MATERIAL PROVIDED:
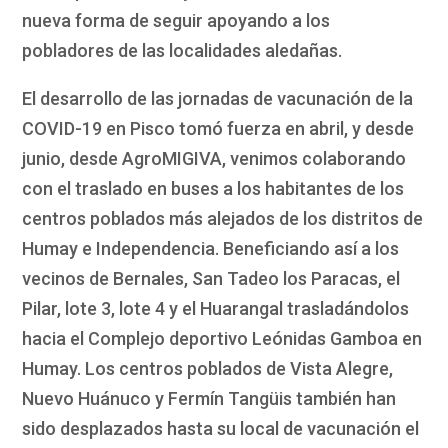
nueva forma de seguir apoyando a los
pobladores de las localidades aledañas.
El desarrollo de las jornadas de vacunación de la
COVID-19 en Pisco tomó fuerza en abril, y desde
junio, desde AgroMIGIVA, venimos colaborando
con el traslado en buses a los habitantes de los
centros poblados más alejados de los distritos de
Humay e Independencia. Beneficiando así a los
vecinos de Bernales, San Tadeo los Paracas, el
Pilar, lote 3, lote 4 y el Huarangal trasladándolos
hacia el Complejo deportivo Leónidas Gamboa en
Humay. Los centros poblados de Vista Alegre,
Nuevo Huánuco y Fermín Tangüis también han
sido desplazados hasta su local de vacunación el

WHAT NEEDS TO BE DONE: From the data above, copy each line where the string "Humay" appears.

EXERCISE RESULT:
Humay e Independencia. Beneficiando así a los
Humay. Los centros poblados de Vista Alegre,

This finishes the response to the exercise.